[Page images and extracted text]
···

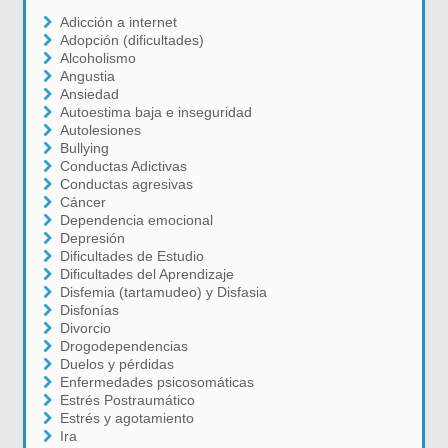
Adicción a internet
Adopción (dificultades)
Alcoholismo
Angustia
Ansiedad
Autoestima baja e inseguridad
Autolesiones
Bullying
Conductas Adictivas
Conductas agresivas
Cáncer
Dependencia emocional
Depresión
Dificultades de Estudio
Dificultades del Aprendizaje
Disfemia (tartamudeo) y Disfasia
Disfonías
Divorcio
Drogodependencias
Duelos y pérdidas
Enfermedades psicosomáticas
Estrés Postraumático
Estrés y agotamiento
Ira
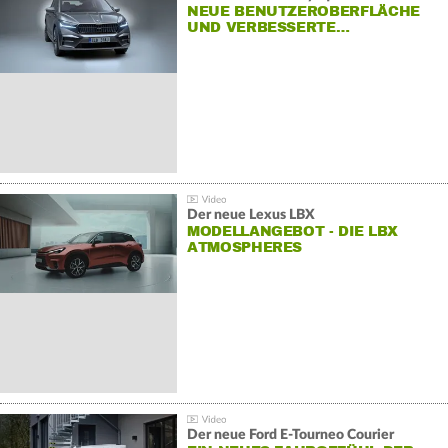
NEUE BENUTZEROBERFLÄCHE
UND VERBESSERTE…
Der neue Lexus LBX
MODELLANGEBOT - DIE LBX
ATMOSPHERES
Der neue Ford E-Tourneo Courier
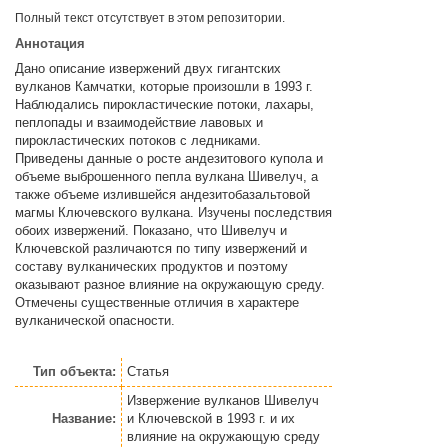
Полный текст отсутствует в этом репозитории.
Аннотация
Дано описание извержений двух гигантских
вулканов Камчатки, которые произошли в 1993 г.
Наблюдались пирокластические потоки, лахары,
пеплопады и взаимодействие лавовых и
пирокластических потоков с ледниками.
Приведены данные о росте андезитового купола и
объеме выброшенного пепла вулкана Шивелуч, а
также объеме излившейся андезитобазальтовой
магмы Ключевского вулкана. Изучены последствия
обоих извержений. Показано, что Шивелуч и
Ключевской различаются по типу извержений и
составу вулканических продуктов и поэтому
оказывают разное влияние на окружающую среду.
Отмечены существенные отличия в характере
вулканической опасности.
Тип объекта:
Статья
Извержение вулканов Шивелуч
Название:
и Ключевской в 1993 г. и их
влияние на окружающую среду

···

The answer must be every line from the records above that contains "вулкана".

объеме выброшенного пепла вулкана Шивелуч, а
магмы Ключевского вулкана. Изучены последствия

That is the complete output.